Kim Barger has mastered the art of pretending she knows what she’s doing as a parent. She has also been in the Guinness Book of World Records for balancing 147 chickens on her head. Ok, so maybe that last part isn’t true, but she would love for you to get to know her by visiting her blog, Mommy’s Always Write, or following her page on Facebook.
The minute I found out I was pregnant with my first son, I started dreaming of all the things my new baby could have: a beautiful crib, a few fun toys, adorable baby clothes. But as with many other parents, I quickly learned that one tiny baby takes up a lot of room, and there is no such thing as “a few toys.”
Four years, two children and one larger house later, I have resorted to the fact that I will never have any free space in my house again. Take the kitchen, for instance. What used to be an empty shelf is now crammed with an assortment of sippy cups, colorful plastic plates, and shaped sandwich cutters. Containers of healthy food have been shoved to the back of the pantry to make room for numerous opened boxes of crackers, random spilled animal crackers tucked behind bags of pretzels, and more varieties of goldfish than I ever knew existed. And I won’t even get into what has happened to the rest of the house.
Fortunately, I have finally figured out six things that I don’t need anymore now that I have children.
1. A bathroom door. I don’t even bother closing mine anymore because I know one of my kids will have it open faster than they can eat a pack of fruit snacks. I could lock it, but the amount of pounding on it the kids would do if they couldn’t get to me would probably knock it down anyway so I might as well be proactive.
2. A razor. I’m pretty sure that the last time I used my razor, Simon Cowell was still a judge on American Idol. I’m lucky if I even have time to shower anymore, let alone shave. I’m clinging to the hope that some celebrity will suddenly decide that a 5 o’clock shadow on a girl’s legs is sexy and start a trend.
3. Chairs. I’m not sure why I even try to sit down anymore. It never fails that the second I sit down one of my boys spills something, breaks something, hurts himself, hurts his brother or is attempting a dangerous feat at the top of the basement stairs. At meal time, the kids are usually on their second helping of food before I’ve even had a chance to sit down to take a bite of mine.
4. An alarm clock. If your kids are anything like mine, they’ll make sure you never over-sleep again (except, of course, for that one morning where you all have to be somewhere at 7am).
5. Nice clothes. Most days around the house, I can be found wearing some kind of sweatpants or shorts and a t-shirt with various stains on it – that is if I’m lucky enough to have made it out of my PJs. If we have plans to venture outside of the house, I scramble to find pair of jeans without holes in it and a clean shirt.
6. Books.

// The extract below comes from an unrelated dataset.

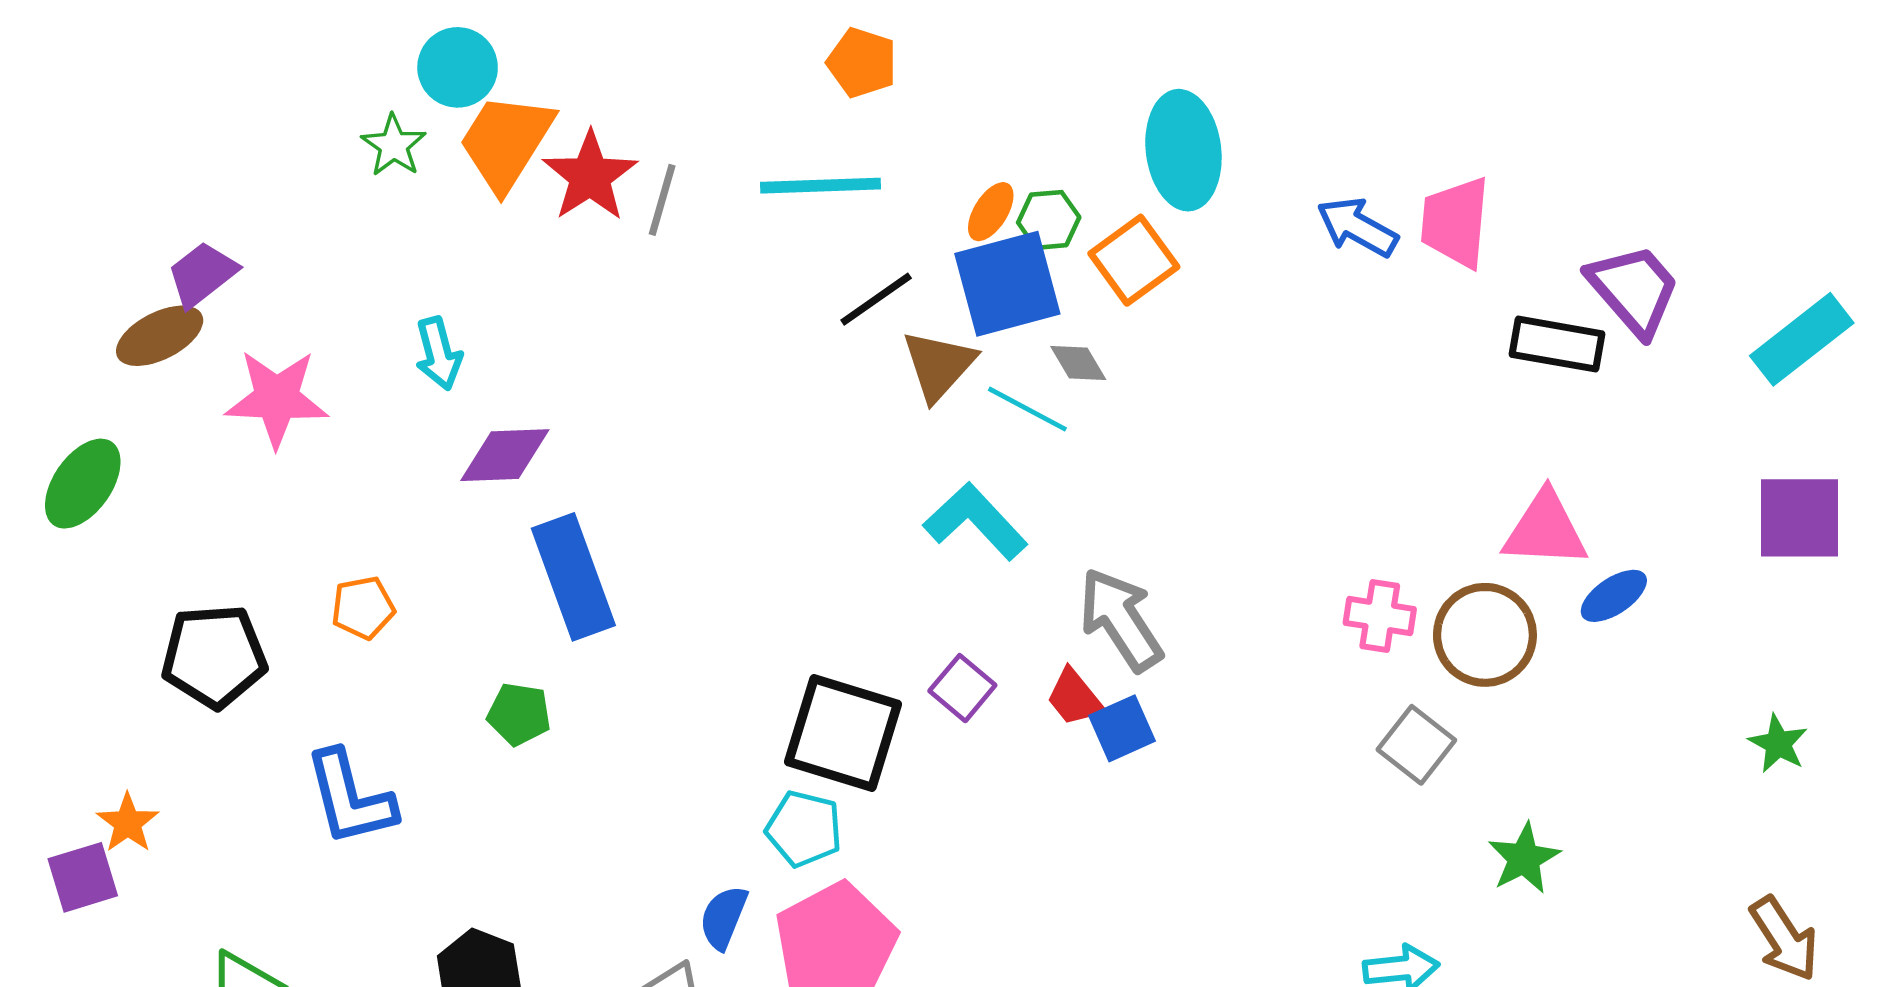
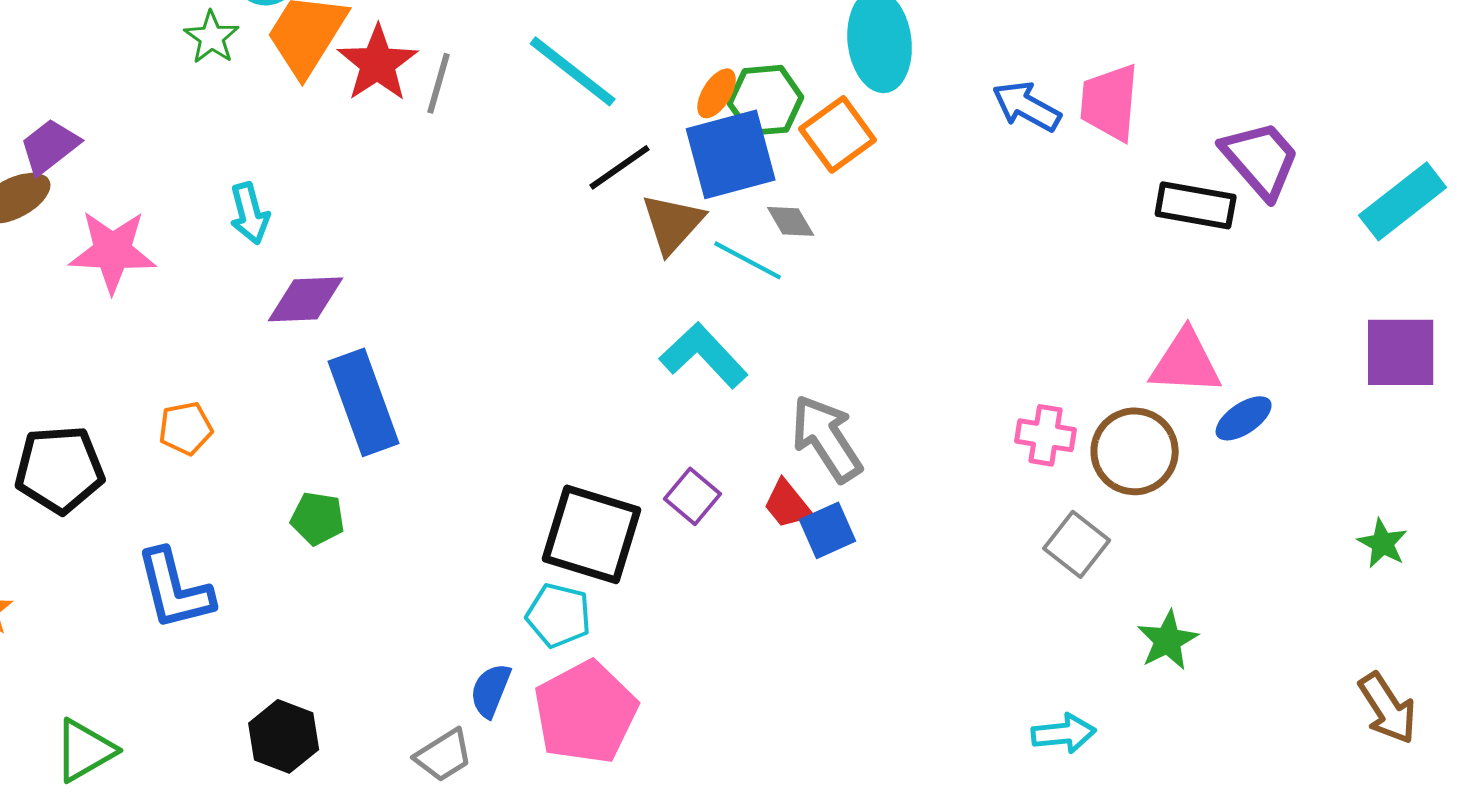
cyan line: (821, 186) -> (573, 71), turned 40
green hexagon: (1049, 220) -> (766, 100), size x1.4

A few times a year I ambitiously attempt to start a new book. I have somehow successfully finished a handful of books in the four years since Alec was born, but for the most part my stack of books to read gets about as much action as my razor.

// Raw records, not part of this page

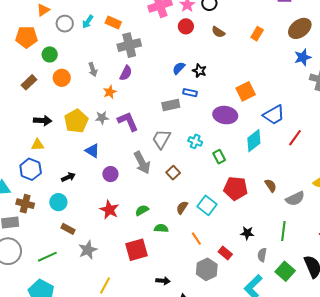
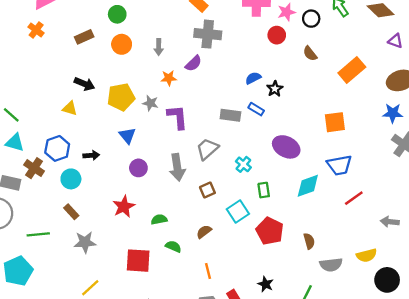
orange rectangle: (257, 34) -> (352, 70), size x1.6
orange square: (246, 91) -> (335, 122), moved
blue hexagon: (31, 169) -> (57, 148), moved
cyan square: (207, 205) -> (238, 212), moved

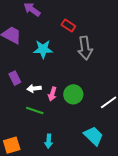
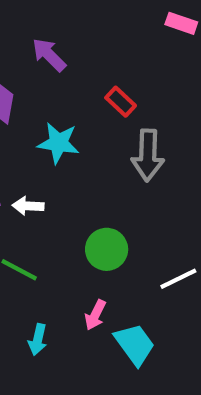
white arrow: (34, 88) -> (28, 206), moved
pink arrow: (52, 94) -> (95, 315), moved

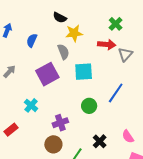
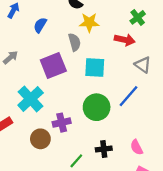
gray triangle: (125, 54) -> (143, 65), moved, turned -42
cyan cross: (31, 105) -> (31, 99), size x1.6
green circle: (89, 106) -> (97, 107), size x1.5
black cross: (100, 141) -> (104, 149), turned 32
brown circle: (53, 144) -> (40, 139), moved

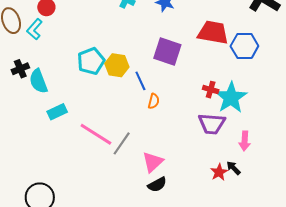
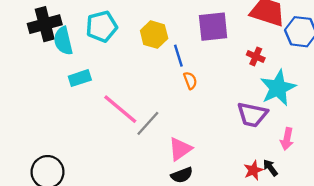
purple square: (167, 52) -> (213, 27), turned -32
cyan pentagon: (91, 61) -> (102, 26), moved
black cross: (20, 69) -> (45, 24), size x1.6
red cross: (211, 90) -> (256, 56), moved
orange semicircle: (154, 101) -> (190, 80), turned -42

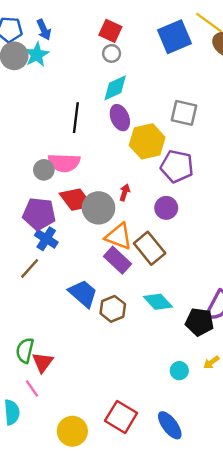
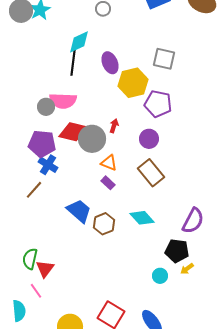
cyan diamond: (115, 88) -> (79, 42), moved
red diamond: (76, 200) -> (73, 132), turned -40
orange triangle: (119, 236) -> (109, 163), size x0.7
brown rectangle: (150, 248) -> (151, 173), moved
purple rectangle: (117, 260) -> (108, 183), size x0.6
black pentagon: (199, 322) -> (177, 251), moved

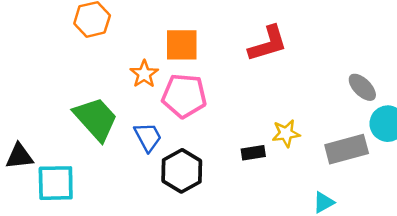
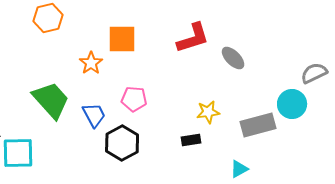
gray ellipse: (362, 87) -> (233, 58), moved
pink pentagon: (184, 96) -> (134, 99), moved, size x0.7
black rectangle: (253, 153) -> (191, 140), moved

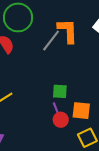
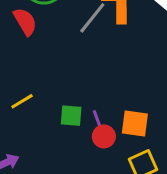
green square: (60, 91) -> (71, 116), moved

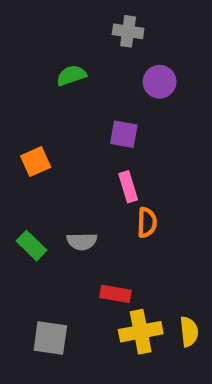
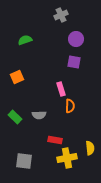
gray cross: (128, 31) -> (61, 15), turned -32
green semicircle: (71, 75) -> (25, 40), moved
purple square: (124, 134) -> (74, 62), moved
yellow semicircle: (189, 332) -> (90, 148), moved

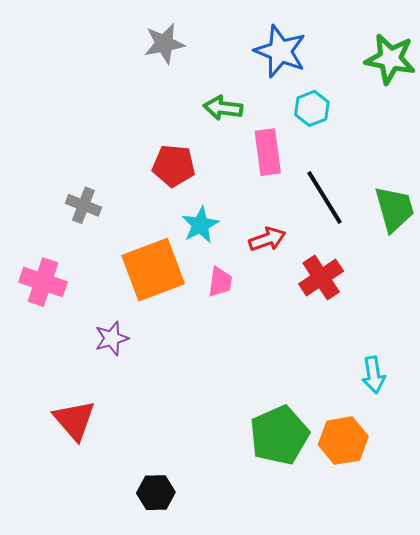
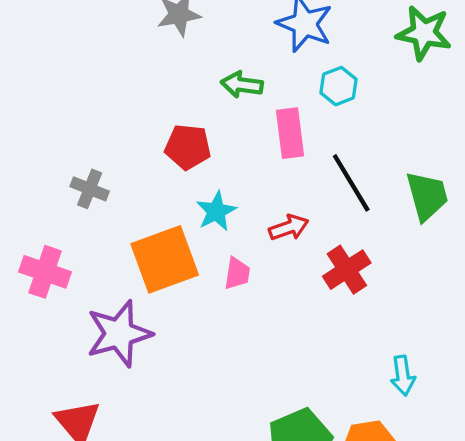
purple star: (112, 338) -> (119, 334), size x1.8

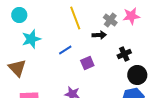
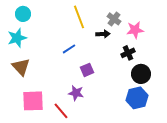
pink star: (131, 16) -> (135, 30), moved
cyan star: (31, 39) -> (17, 38), moved
purple square: (87, 63) -> (87, 70), moved

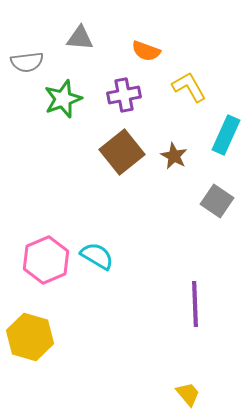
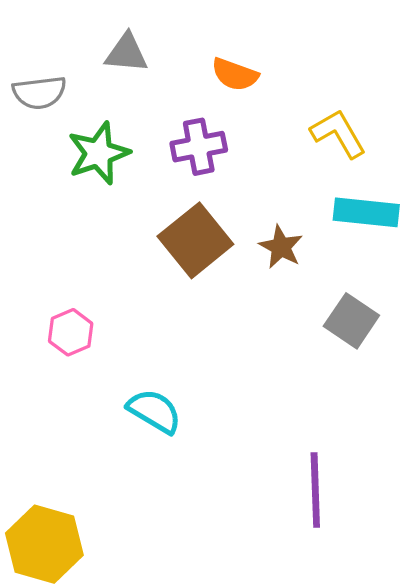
yellow L-shape: (189, 87) -> (338, 134), moved
cyan rectangle: (226, 135) -> (366, 212), turned 72
pink hexagon: (46, 260) -> (71, 332), moved, size x0.6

Unfortunately most of these items don’t take up much room in the house, so even by getting rid of them I won’t really gain any more space. And on second thought, I probably shouldn’t get rid of any of these items. After all, I’m optimistic that one day I will again have time to relax in a chair and read a book while sporting my nice capris and freshly shaved legs. But I’ll settle for being able to go to the bathroom with the door closed.